El Moldava, ese río que parte Praga como una vena que no sangra, me regaló muchos atardeceres. Lo crucé por todos sus puentes, pero siempre volvía al de Carlos, como quien vuelve a una promesa. Desde allí, mirando las aguas lentas, comprendí que Praga no es una ciudad que uno visita para entenderla, sino para dejarse cambiar.
Volví varias veces. Siempre con la sospecha de que la ciudad habría mutado, de que esa magia no podría repetirse. Pero cada vez que puse pie en sus plazas, o que recorrí la colina de Petřín en su funicular perezoso, o que probé una sopa caliente en invierno en una taberna iluminada con lámparas de gas, supe que estaba equivocado. Praga no cambia: cambia a quien la mira.
Y no lo hace de golpe. Lo hace lentamente. Como el lenguaje de Kafka. Como los relojes sin manecillas. Como los cuentos que uno no se atreve a contar, porque sospecha que no le creerán.

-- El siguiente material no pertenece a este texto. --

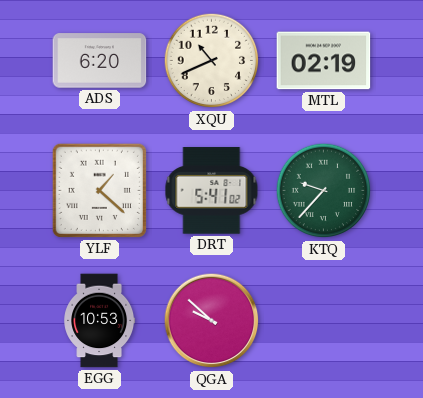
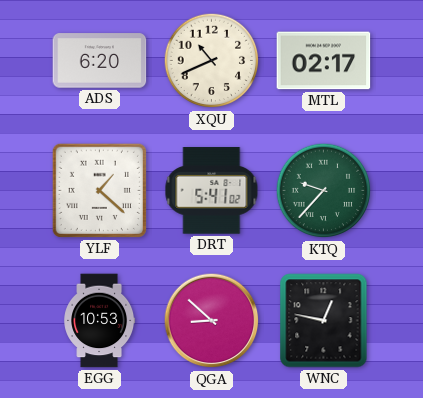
MTL: 02:19 -> 02:17
QGA: 9:52 -> 8:52
WNC: none -> 12:47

Hoy, cuando alguien me pregunta por qué regresé tantas veces, por qué sigo hablando de Praga como si fuese una herida dulce, respondo con una frase simple: porque allí entendí que el asombro no se agota. Que hay calles que no se recorren con los pies, sino con la memoria. Y que detenerse una tarde entera frente a una casita azul, mientras el mundo sigue girando, puede ser una de las formas más puras de felicidad.
Porque en la Callejuela del Oro, como en todo lo que importa, el tiempo no se mide en horas, sino en pasmo.
Y, volveré si Dios y la naturaleza me lo permiten ¡Claro que si!
Firma invitada: Francisco R. Breijo-Márquez. Doctor en Medicina.